Looking Ahead to 2025
Our ongoing analysis indicates that the global economy is experiencing a slowdown, increasing the risk of a potential recession. While this is not guaranteed, recent history highlights the resilience of the U.S. economy in the face of rising interest rates, reinforcing the notion that recessions are relatively uncommon. However, in August 2024, economists at J.P. Morgan Chase raised their probability estimates for a U.S. recession to 35% for 2024 and 45% for 2025.
Will these predictions prove accurate? Economic data is typically released with a time lag and is subject to revisions, meaning we may not have a clear understanding until well after events unfold. For instance, the National Bureau of Economic Research (NBER), the official body responsible for determining U.S. recessions, announced the COVID-induced recession of early 2020 in July 2021—15 months after it began.

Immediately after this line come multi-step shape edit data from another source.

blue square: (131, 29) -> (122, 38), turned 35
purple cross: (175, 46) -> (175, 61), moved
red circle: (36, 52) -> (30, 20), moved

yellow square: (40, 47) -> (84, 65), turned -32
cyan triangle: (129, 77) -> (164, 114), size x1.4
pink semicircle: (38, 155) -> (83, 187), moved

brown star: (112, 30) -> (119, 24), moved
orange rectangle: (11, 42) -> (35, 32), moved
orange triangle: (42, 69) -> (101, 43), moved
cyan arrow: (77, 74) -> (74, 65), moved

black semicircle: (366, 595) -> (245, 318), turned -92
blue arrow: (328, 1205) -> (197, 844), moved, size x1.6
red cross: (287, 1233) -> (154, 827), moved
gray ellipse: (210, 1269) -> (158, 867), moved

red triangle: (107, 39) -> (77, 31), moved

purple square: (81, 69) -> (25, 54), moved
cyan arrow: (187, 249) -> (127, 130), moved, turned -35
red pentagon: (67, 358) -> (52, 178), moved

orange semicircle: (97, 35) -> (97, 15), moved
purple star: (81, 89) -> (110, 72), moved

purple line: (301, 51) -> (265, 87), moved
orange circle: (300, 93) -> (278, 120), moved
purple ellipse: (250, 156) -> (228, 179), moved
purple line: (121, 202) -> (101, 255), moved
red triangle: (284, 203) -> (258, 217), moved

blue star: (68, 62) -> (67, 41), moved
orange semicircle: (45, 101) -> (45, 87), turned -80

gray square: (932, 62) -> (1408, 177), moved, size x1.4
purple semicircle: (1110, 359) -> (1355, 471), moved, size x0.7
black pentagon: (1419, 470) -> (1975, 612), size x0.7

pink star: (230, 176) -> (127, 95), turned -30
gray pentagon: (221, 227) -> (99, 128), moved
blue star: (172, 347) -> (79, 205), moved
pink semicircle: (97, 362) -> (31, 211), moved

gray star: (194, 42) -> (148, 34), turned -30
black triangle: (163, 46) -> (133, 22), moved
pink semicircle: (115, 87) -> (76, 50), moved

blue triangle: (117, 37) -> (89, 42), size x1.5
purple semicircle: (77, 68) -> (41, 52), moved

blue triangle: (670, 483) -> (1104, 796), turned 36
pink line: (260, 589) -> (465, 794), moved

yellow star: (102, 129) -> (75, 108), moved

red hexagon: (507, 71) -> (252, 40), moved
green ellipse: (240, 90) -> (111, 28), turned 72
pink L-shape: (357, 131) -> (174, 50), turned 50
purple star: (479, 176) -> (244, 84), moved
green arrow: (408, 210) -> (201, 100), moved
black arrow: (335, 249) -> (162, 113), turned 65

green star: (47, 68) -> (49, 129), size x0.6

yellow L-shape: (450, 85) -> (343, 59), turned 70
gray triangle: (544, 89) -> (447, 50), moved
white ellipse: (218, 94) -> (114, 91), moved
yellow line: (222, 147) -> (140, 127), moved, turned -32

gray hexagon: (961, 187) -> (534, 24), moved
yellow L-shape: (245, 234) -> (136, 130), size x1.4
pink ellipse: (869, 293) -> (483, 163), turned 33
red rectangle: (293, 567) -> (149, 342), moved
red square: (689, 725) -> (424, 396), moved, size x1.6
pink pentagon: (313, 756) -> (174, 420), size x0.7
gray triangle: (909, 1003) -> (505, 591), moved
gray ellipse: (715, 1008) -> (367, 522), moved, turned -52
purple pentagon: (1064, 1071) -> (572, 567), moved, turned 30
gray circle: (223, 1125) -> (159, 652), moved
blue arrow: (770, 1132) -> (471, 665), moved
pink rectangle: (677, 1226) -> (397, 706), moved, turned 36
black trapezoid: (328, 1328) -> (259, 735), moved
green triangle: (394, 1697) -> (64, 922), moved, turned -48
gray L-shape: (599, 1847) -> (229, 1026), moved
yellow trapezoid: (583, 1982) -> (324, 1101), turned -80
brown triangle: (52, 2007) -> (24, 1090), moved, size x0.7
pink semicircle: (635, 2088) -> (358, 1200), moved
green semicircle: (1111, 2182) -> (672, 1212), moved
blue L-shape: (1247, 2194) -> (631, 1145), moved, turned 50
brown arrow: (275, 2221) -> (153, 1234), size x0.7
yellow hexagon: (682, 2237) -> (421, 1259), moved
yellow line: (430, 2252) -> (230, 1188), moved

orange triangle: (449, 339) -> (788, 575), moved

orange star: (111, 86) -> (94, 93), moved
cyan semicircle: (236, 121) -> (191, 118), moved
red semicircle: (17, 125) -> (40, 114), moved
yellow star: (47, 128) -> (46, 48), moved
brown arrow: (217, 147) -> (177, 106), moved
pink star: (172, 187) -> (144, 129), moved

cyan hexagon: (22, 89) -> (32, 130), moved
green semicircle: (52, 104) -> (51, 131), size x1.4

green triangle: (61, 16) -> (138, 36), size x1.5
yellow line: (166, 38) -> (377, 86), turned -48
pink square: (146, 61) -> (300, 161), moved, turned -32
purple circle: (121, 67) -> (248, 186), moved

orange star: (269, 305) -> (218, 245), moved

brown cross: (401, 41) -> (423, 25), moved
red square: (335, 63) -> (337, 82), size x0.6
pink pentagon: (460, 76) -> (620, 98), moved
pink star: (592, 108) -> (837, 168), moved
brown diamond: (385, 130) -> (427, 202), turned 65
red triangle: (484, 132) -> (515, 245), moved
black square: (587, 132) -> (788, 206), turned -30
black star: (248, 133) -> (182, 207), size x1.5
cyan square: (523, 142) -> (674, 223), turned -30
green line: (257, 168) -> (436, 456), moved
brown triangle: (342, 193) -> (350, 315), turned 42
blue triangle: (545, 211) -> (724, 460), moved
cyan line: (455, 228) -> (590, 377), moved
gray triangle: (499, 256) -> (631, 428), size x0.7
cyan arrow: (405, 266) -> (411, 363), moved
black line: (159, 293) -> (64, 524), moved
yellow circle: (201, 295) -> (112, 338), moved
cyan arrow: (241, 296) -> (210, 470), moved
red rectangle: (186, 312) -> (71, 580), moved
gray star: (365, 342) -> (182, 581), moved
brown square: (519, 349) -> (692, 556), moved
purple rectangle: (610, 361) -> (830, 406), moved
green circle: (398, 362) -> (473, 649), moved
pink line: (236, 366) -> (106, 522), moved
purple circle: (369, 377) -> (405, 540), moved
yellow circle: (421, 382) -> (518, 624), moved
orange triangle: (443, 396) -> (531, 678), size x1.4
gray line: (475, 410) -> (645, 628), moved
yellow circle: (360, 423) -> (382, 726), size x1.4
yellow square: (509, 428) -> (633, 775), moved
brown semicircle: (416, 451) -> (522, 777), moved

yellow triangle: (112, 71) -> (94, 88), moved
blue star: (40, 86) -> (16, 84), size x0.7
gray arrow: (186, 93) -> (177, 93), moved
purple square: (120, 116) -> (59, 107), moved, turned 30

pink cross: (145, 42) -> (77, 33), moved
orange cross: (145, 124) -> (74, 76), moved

A useful analogy for understanding economic growth is that of a spinning top. At high speeds, it remains stable and self-sustaining; however, as it slows down, it becomes increasingly unstable and wobbly before if unaided ultimately toppling over. Similarly, as economic growth approaches stagnation, unpredictable outcomes can arise on a much larger scale. Imagine a table of spinning tops of various sizes representing the global economy; with the U.S. and China being the largest commanding nearly a quarter of the space each. If a smaller top slows or falls, it may affect those nearby without causing widespread disruption. In contrast, if the U.S. or China tops slow, wobble or bump into each other the ramifications can be more meaningful and negative.
As we enter 2025, we are carrying balanced optimism for what this year may bring. While our perspective is that the sea change in markets will continue and we are likely to see more downside, we still see some compelling opportunities in areas like emerging markets and fixed interest, but we must remain patient and liquid as the timing of when these opportunities will become more compelling or evaporate is unknown.
As we move through Q1 we will get a new set of quarterly data, a read on the underlying Q4 earnings of companies and the health of the ever important consumer. We will also be monitoring the implications of Trump's inauguration as the 47th U.S. President and potential policy shifts for winners and losers and the inevitable volatility he firebrand style of leadership brings.
We look forward to stewarding our clients’ assets successfully again in 2025.